The world can be a scary place. This is a view exacerbated by popular media, which tends to focus attention on sources of violence and despair in disproportion to their prevalence. No surprise there – these things translate into ad revenue more readily than a cold assessment of reality. So it is that polls have the public rating ISIS and North Korea as greater threats than climate change. An exceedingly large portion of Americans also see their own government as a top threat.
There are some good reasons for this. Foremost among them is the loss of legitimacy brought about as private interests seize more and more of the public domain, bending government action toward narrow aims and away from the public interest.
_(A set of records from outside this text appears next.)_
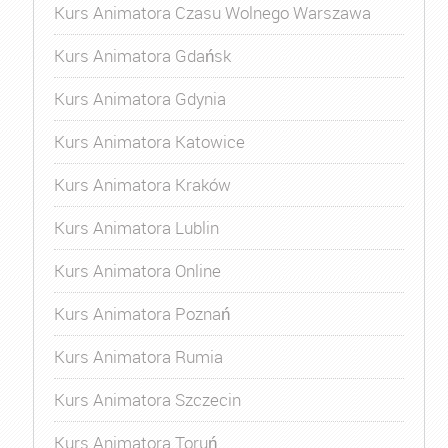
Kurs Animatora Czasu Wolnego Warszawa
Kurs Animatora Gdańsk
Kurs Animatora Gdynia
Kurs Animatora Katowice
Kurs Animatora Kraków
Kurs Animatora Lublin
Kurs Animatora Online
Kurs Animatora Poznań
Kurs Animatora Rumia
Kurs Animatora Szczecin
Kurs Animatora Toruń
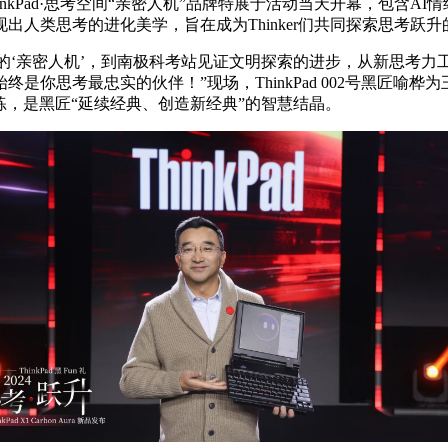
nkPad·思考空间“亲密人机”品牌特展于活动当天开幕，包含AI
现出人类思考的进化美学，旨在成为Thinker们共同探索思考跃
考空间的‘亲密人机’，到南极科考站见证文明探索的进步，从新思考力工
终是你思考最忠实的伙伴！”现场，ThinkPad 002号黑匠喻桦为王忠带
练，是黑匠“延续经典、创造新经典”的智慧结晶。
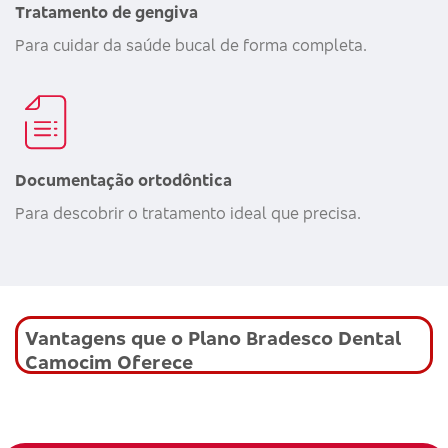
Tratamento de gengiva
Para cuidar da saúde bucal de forma completa.
Documentação ortodôntica
Para descobrir o tratamento ideal que precisa.
Vantagens que o Plano Bradesco Dental
Camocim Oferece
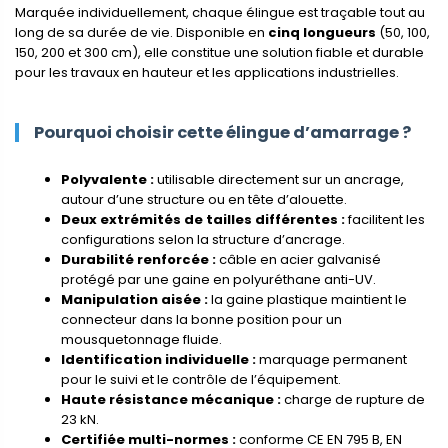
Marquée individuellement, chaque élingue est traçable tout au
long de sa durée de vie. Disponible en
cinq longueurs
(50, 100,
150, 200 et 300 cm), elle constitue une solution fiable et durable
pour les travaux en hauteur et les applications industrielles.
Pourquoi choisir cette élingue d’amarrage ?
Polyvalente :
utilisable directement sur un ancrage,
autour d’une structure ou en tête d’alouette.
Deux extrémités de tailles différentes :
facilitent les
configurations selon la structure d’ancrage.
Durabilité renforcée :
câble en acier galvanisé
protégé par une gaine en polyuréthane anti-UV.
Manipulation aisée :
la gaine plastique maintient le
connecteur dans la bonne position pour un
mousquetonnage fluide.
Identification individuelle :
marquage permanent
pour le suivi et le contrôle de l’équipement.
Haute résistance mécanique :
charge de rupture de
23 kN.
Certifiée multi-normes :
conforme CE EN 795 B, EN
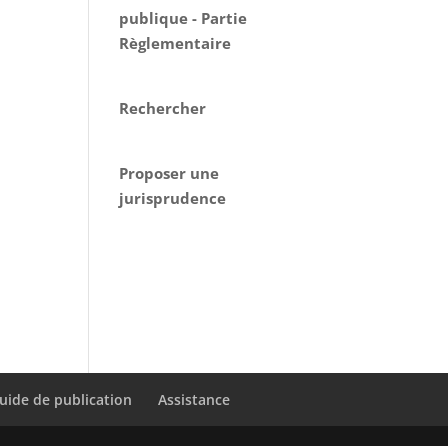
publique - Partie
Règlementaire
Rechercher
Proposer une
jurisprudence
uide de publication
Assistance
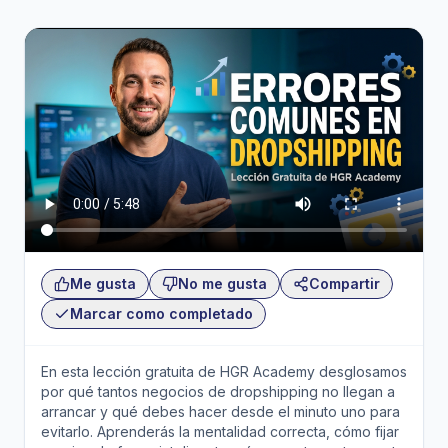
Me gusta
No me gusta
Compartir
Marcar como completado
En esta lección gratuita de HGR Academy desglosamos
por qué tantos negocios de dropshipping no llegan a
arrancar y qué debes hacer desde el minuto uno para
evitarlo. Aprenderás la mentalidad correcta, cómo fijar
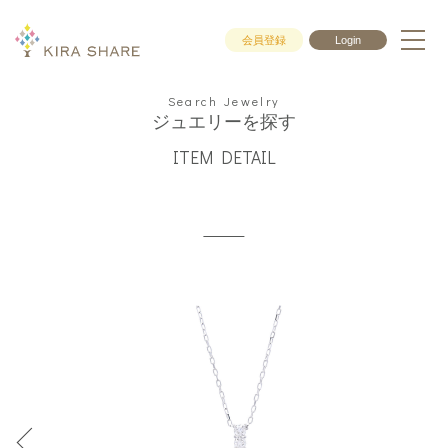
会員登録
Login
Search Jewelry
ジュエリーを探す
ITEM DETAIL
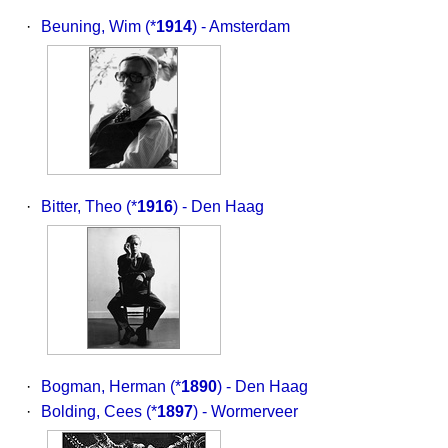
·
Beuning, Wim
(*
1914
) - Amsterdam
·
Bitter, Theo
(*
1916
) - Den Haag
·
Bogman, Herman
(*
1890
) - Den Haag
·
Bolding, Cees
(*
1897
) - Wormerveer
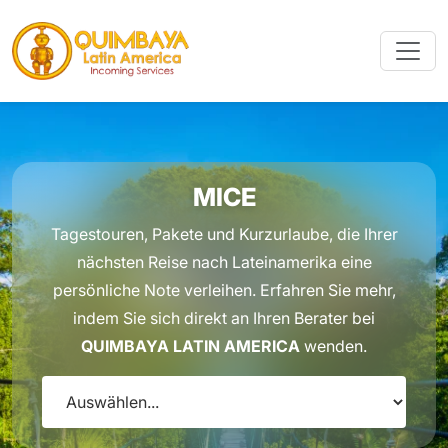
MICE
Tagestouren, Pakete und Kurzurlaube, die Ihrer
nächsten Reise nach Lateinamerika eine
persönliche Note verleihen. Erfahren Sie mehr,
indem Sie sich direkt an Ihren Berater bei
QUIMBAYA LATIN AMERICA
wenden.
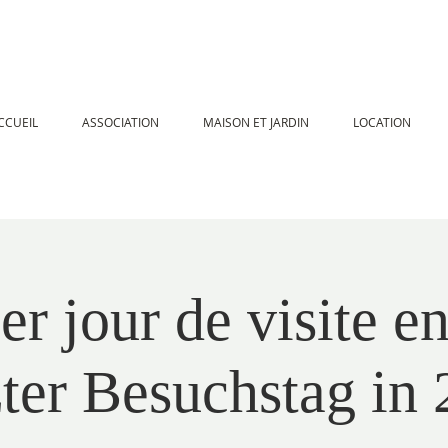
CCUEIL
ASSOCIATION
MAISON ET JARDIN
LOCATION
er jour de visite e
ter Besuchstag in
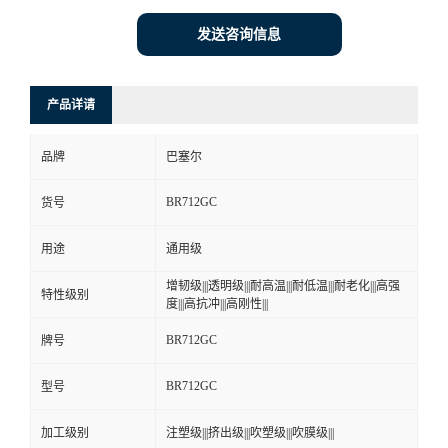
发送咨询信息
产品详请
品牌
巴塞尔
BR712GC
货号
用途
通用级
增韧级|||透明级|||耐高温|||耐低温|||耐老化|||高强
特性级别
度|||高抗冲|||高刚性|||
BR712GC
牌号
BR712GC
型号
加工级别
注塑级|||挤出级|||吹塑级|||吹膜级|||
The U.S. government has grown exceedingly expensive and unwieldy over the years, even as it has grown less and less capable of acting in the interests of the majority. A desire to rein it in is not misplaced.
However, disguised beyond all this concern over ISIS and North Korea and the U.S. government is a more fundamental threat to the American way of life. That it is so poorly recognized, despite being so well evidenced, is both depressing and disturbing. Because the fact of the matter is that there are forces working to reshape American democracy in a manner most citizens would likely find objectionable. And to significant extent, they are succeeding.
Currently, a cadre of wealthy Americans and right wing intellectuals is working to transform the United States into something rather twisted. Their core motivating principle is that the accumulation of capital takes precedence over all other values. Indeed, it is in their view the ultimate arbiter of value. To them, human worth scales with earnings.